After the attack on Pearl Harbor, the Navy was forced to fundamentally reconceptualize doctrine. With the great battleship fleet either sunk or damaged, the only tool left to fight the war was naval aviation. Emphasis was placed on air power assets in both the Atlantic and Pacific theaters of war.
EUROPE, THE NORTH ATLANTIC, AND THE FIGHT AGAINST GERMANY
In the Battle of the Atlantic, the Navy took immediate action to secure sea lines of communication (SLOCs) to supply Britain and keep it in the war. After the fall of France, the British relied heavily on the United States for materials (both civilian and military) for their struggle against Nazi Germany. The enemy retaliated with the naval Battle of the Atlantic, sending German U-boats to sink Allied merchant ships to starve out Britain. The combined U.S. and British response was threefold: the convoy system for merchant shipping, surface escorts for the fleets, and air cover from long-range aircraft.
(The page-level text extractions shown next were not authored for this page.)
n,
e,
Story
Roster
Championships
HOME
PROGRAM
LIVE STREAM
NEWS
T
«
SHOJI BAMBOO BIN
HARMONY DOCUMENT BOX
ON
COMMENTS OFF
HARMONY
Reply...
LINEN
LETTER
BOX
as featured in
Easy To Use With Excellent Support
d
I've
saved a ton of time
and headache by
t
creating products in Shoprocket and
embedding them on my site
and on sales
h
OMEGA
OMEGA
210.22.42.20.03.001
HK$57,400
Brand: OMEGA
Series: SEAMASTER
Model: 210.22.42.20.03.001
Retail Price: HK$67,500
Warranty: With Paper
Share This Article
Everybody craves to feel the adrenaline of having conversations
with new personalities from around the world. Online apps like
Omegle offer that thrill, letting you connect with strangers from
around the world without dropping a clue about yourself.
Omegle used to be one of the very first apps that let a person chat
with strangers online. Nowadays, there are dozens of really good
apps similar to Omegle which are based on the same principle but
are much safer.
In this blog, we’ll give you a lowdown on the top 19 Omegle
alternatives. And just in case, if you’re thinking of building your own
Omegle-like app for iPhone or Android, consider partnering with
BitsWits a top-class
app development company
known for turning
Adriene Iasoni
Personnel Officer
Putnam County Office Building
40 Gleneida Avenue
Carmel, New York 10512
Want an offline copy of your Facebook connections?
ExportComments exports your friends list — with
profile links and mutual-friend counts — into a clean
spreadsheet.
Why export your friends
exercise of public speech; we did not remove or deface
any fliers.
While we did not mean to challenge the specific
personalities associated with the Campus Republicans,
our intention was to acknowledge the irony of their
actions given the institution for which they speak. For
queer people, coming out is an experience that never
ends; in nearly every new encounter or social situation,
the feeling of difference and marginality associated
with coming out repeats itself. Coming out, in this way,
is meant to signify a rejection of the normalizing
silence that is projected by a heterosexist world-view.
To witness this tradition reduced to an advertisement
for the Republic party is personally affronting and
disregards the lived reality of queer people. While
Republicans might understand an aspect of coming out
As early as summer 1942 Patrol Squadron (VP) 73, flying PBY Catalinas, was sent from Quonset Point, Rhode Island, to Iceland to fly anti-submarine patrols across the North Atlantic.43 However, there were immediate problems: the “Cats” were ineffective at night, they could not shadow the fleets throughout their journey, and there were too few aircraft necessary for the task. Further squadrons were dispatched to Atlantic bases to provide protection for the convoys; Fleet Air Wing (FAW) 7 was established at Dunkeswell, England, made up of VP-103, 105, and 110. Another three squadrons were eventually sent to provide this invaluable service.